Afghan President Signs Economic Agreements On China Visit

Chinese President Hu Jintao (right) with his Afghan counterpart, Hamid Karzai, during a welcoming ceremony in Beijing today.

(RFE/RL) -- The presidents of Afghanistan and China have overseen the signing of new agreements aimed at strengthening the Afghan economy and stabilizing the volatile region.

The pacts reportedly covered economic cooperation, technical training, and the granting of preferential tariffs for some Afghan exports to China. Further details were not disclosed.

Today's signing followed talks in Beijing between Presidents Hamid Karzai and Hu Jintao, who said the visit by his Afghan counterpart would "take our comprehensive and cooperative partnership to a new level."

Chinese media quoted Karzai as saying his country was willing to cooperate with China in advancing peace and stability.

The reports said Hu also urged economic cooperation in mining, agriculture, hydroelectric, irrigation, and infrastructure projects.

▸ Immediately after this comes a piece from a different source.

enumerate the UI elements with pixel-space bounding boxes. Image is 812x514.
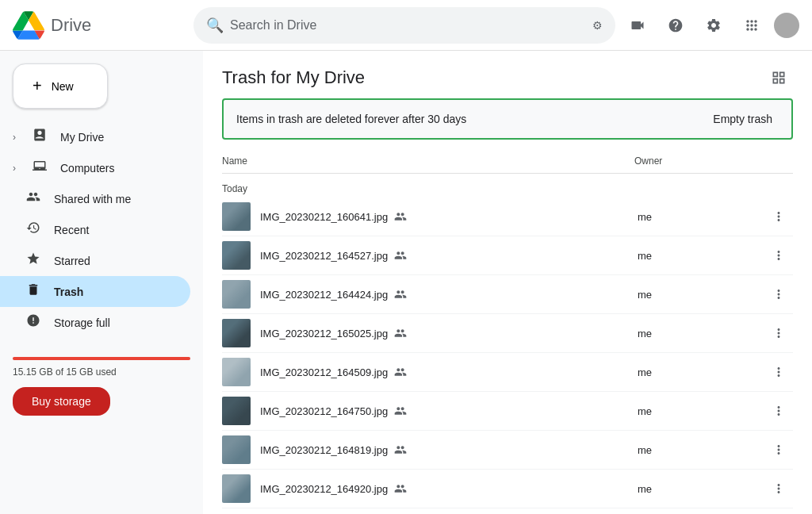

Karzai arrived in Beijing late on March 23 accompanied by a delegation that includes Afghanistan's ministers of foreign affairs, defense, mines, and investment. A party of Afghan business executives also made the trip.

Chinese Investment

RFE/RL's Radio Free Afghanistan has reported that the Afghan minister of mines is thought to be taking information about the development of 11 natural-gas sites in the northwestern Afghan provinces of Jowzjan and Maimana. An international tender is now under way to determine who will win the rights to develop the gas fields.

Resource-hungry and cash-rich China already is developing gas fields nearby in eastern Turkmenistan. In December, a gas pipeline was opened near the Afghan border that links western China to Turkmenistan through Uzbekistan and Kazakhstan.

In 2007, the state-owned China Metallurgical Group won a tender to develop one of the world's largest unexploited copper reserves at Aynak in the province of Logar, south of Kabul. The $3 billion project represents the largest foreign investment in Afghanistan's history.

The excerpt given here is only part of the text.